The olefin carbon aluminum alloy ingot was successfully rolled off the production line of the SHXT olefin carbon metal matrix composite engineering company, marking the success of the pilot test of this composite material. This is also the first fist product launched by the Shanghai Graphene Industry Technology Functional Platform. It solves the problem of the traditional aluminum alloy's weak stiffness, and helps China's aviation, high-speed rail, and automotive high-end manufacturing fields enter the lightweight era.
With the concept of low carbon, green, energy saving and emission reduction becoming popular, lightweight has become an inevitable development direction in the high-end manufacturing field. Aluminum alloys have become more and more widely used due to their low density, high specific strength, and easy processing. , Aircraft, high-speed rail, etc. have all put on aluminum alloy "outerwear." For example, the domestic large aircraft C919 uses aluminum-lithium alloy for weight reduction, and aluminum-lithium alloy accounts for 7.4% of the body structure.
"Clothing" is light, but it has the disadvantage of being easily deformed. The reason is that the rigidity of aluminum alloy is not enough. In the industry, various materials are used to supplement the strength. Aluminum-lithium alloys and aluminum-ceramic alloys are the development direction. The addition of new reinforcing phases such as carbon nanotubes and graphene to form aluminum-based composite materials is generally more promising. Professor Zhang Huan, School of Materials Science and Engineering, Shanghai Jiaotong University, said that carbon nanotubes and graphene have excellent mechanical properties.

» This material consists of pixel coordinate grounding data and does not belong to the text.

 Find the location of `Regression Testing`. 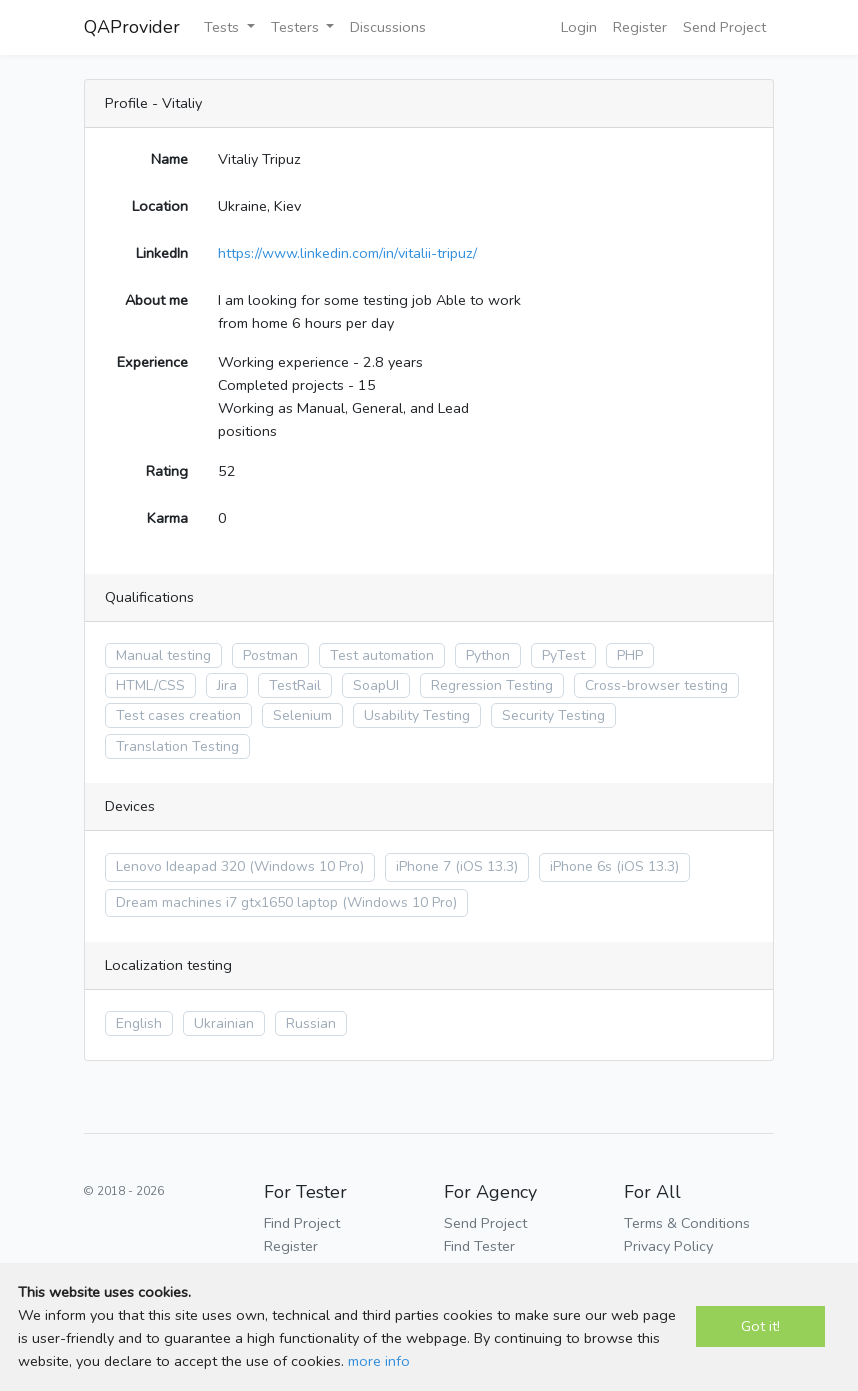

Regression Testing is located at coordinates (492, 685).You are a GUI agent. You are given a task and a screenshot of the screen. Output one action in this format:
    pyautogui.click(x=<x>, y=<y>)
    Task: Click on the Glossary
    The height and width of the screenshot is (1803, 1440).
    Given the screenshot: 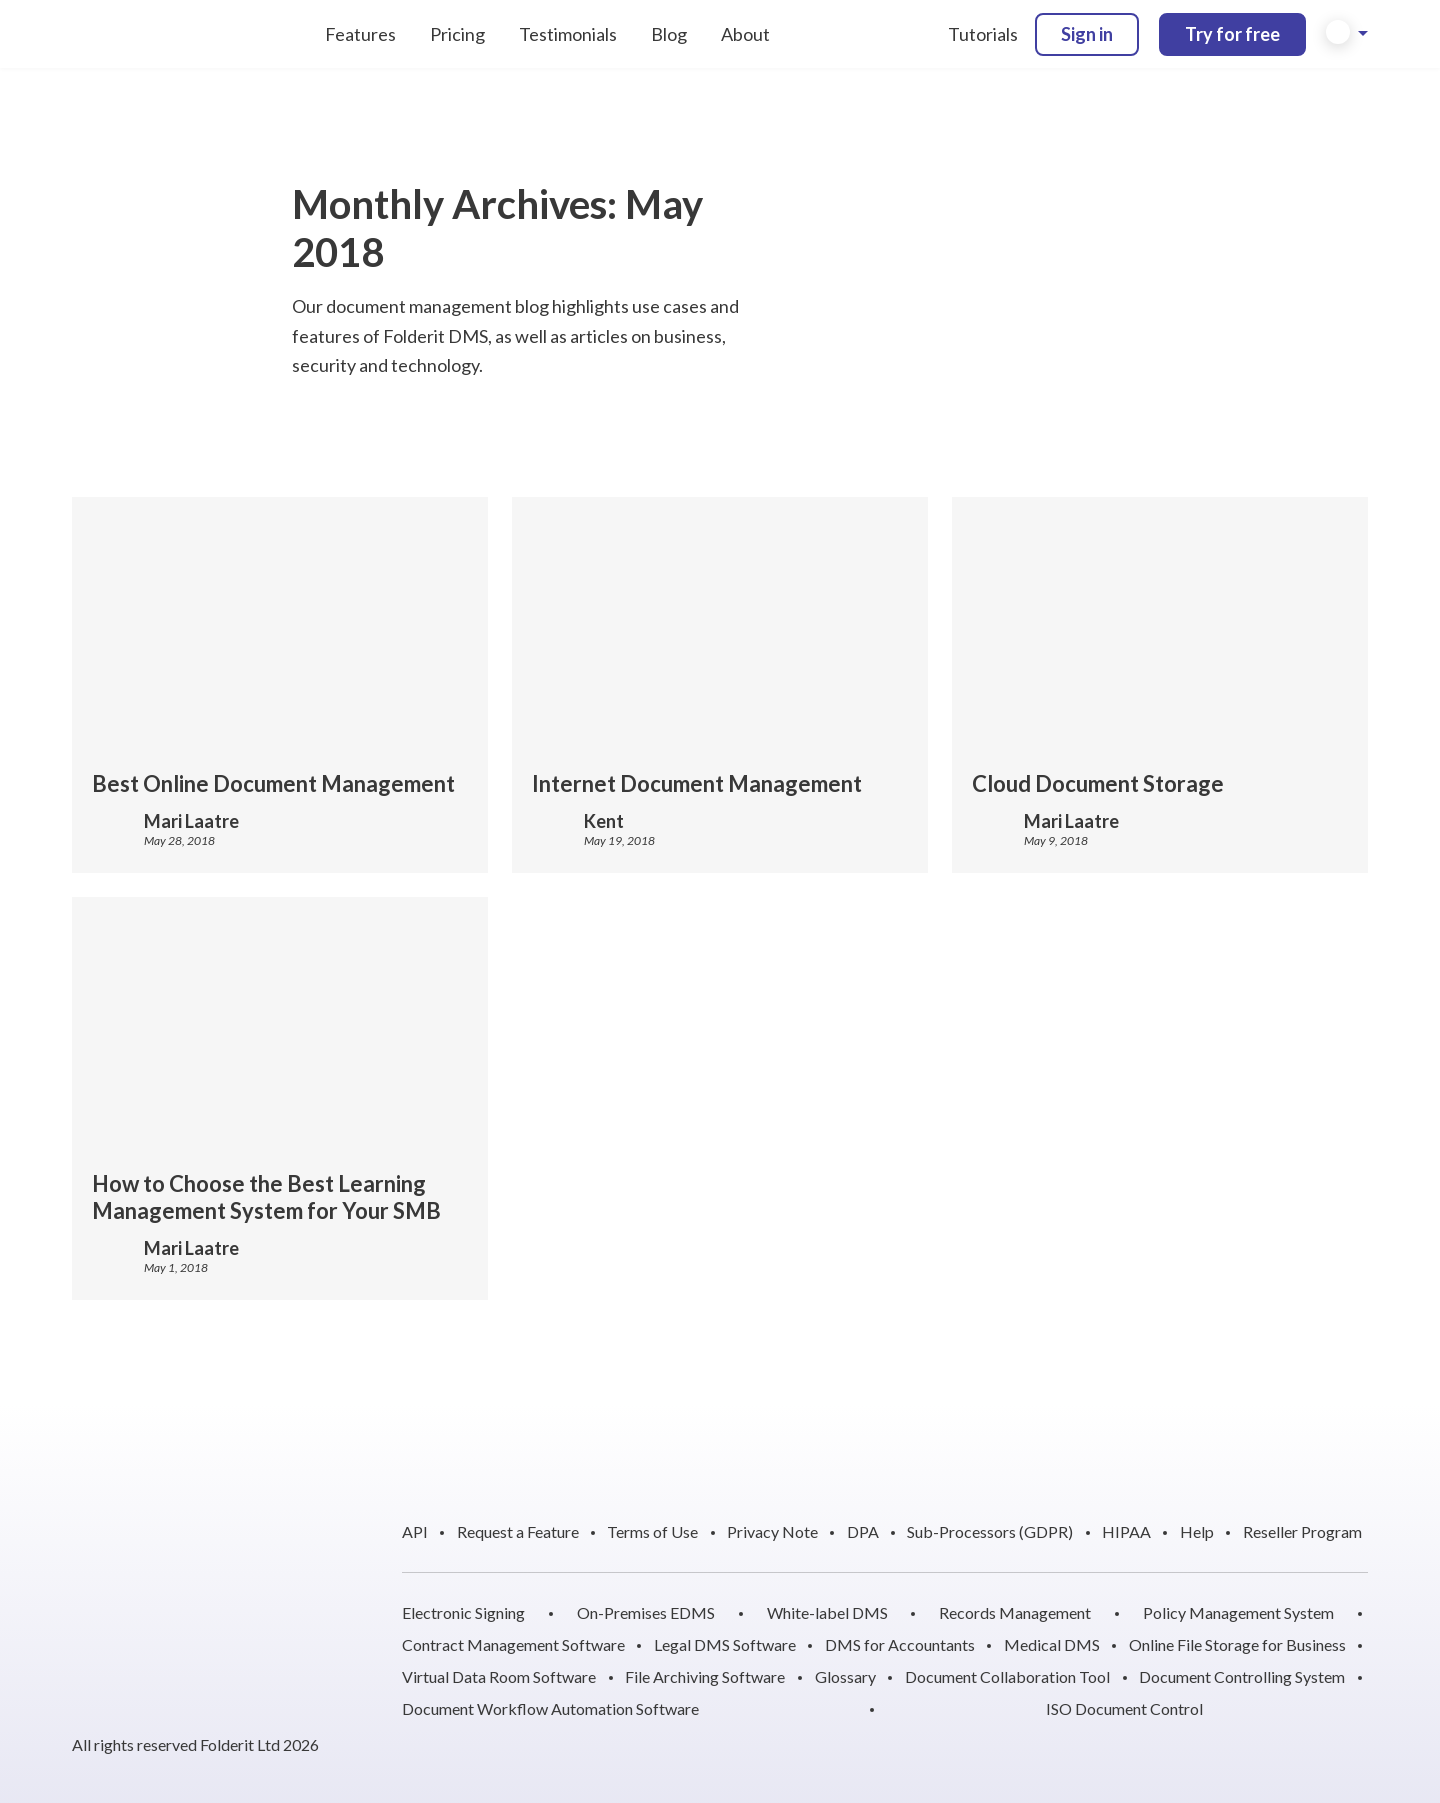 What is the action you would take?
    pyautogui.click(x=845, y=1676)
    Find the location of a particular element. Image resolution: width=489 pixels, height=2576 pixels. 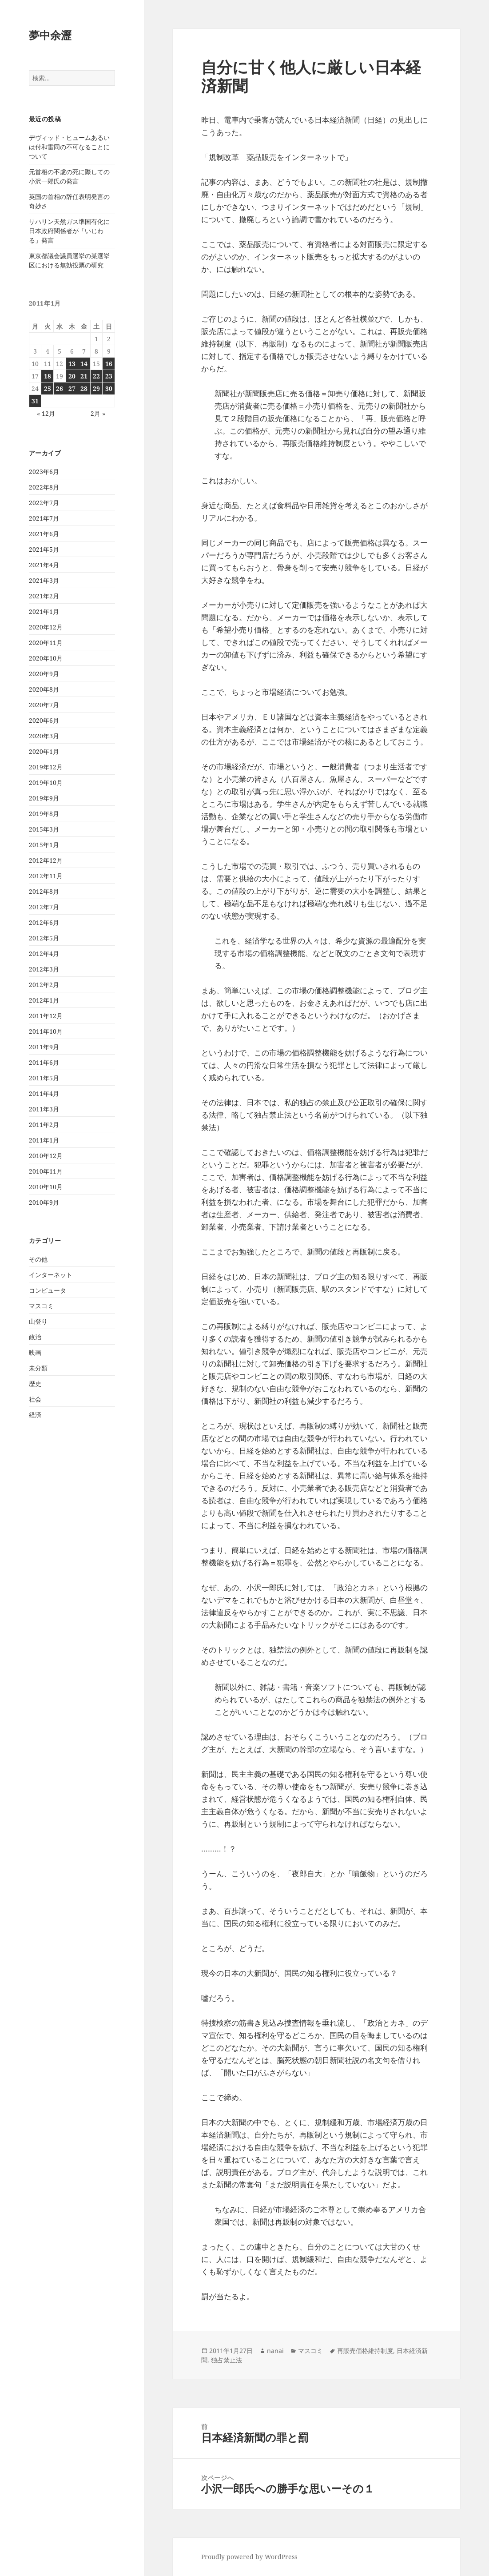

Their density is only 1/6 of that of steel, but their strength exceeds 100 times that of steel. The stiffness is the hardest natural diamond in nature. Close. As long as a small amount of carbon nanotubes and graphene are uniformly dispersed in the aluminum alloy matrix, it can partially replace expensive alloy elements, and can greatly improve its mechanical properties such as strength and rigidity while maintaining the good processability of aluminum alloys. .
Prospects are promising, but this technological route has been slow to progress. As early as 1997, Japanese scientists began research on carbon nanotube-reinforced aluminum-based composites, with little success in the past decade. Zhang Huan said: "The diameter of carbon nanotubes is less than one thousandth of the hair, and the thickness of graphene is less than one hundred thousandth of the hair. We need to disperse them one by one in an aluminum alloy. It is really difficult not to be damaged by damage. "
Zhang Huan is good at asking inspiration from nature. He borrowed the shell structure of "mother of pearl" and finally developed the unique bionic composite technology of "micro-nano lamination powder metallurgy": first, aluminum is made into micro-nano flake powder. It is then uniformly compounded with carbon nanotubes and graphene into "bricks" on a microscopic scale, and then through process control, it forms a "brick-type" laminated olefin-carbon-aluminum-based composite material like a barrier wall.
The results of the laboratory will eventually be used. In order to follow the path of scientific and technological achievements transformation, Shanghai Jiaotong University and Shanghai Graphene Industry Technology Functional Platform form SHXT Carbon Metal Matrix Composite Engineering company, and product trials begin. . In order to accommodate the core equipment of the project, the graphene platform provided a 600-square-meter, 11-meter-high factory building for the project, and the foundation and circuits were modified. They have also selected from the world's various graphene powders the most suitable for addition to aluminum alloys. So far, the engineering center has formed a pilot production line with an annual capacity of 20 tons, which can prepare ingots with a unit weight of 0.5 tons, and has developed a series of high-modulus olefin carbon aluminum alloys such as medium-strength, high-strength, and ultra-high-strength.
Zhang Huan said that olefin carbon aluminum alloy has complete intellectual property rights from technical preparation to production equipment. It is expected that the weight reduction of active aluminum alloy components can reach 10% to 30%, and the benefits of light weight are very significant. The technology level and comprehensive performance are world-wide. Lead. Liang Yong, general manager of Shanghai Graphene Industry Technology Functional Platform, stated that the Engineering Center has cooperated with domestic application units such as AVIC, China Aerospace Science and Technology, China National Automobile Corporation, etc. Application verification on trains, new energy vehicles and other equipment. In the next step, the olefin-carbon metal-based composite materials engineering center will further integrate the advantageous resources of both parties, connect with Shanghai's advantageous industries, accelerate the application research and development and promotion, and take the lead to realize new olefins. Priority breakthrough for aluminum alloy materials.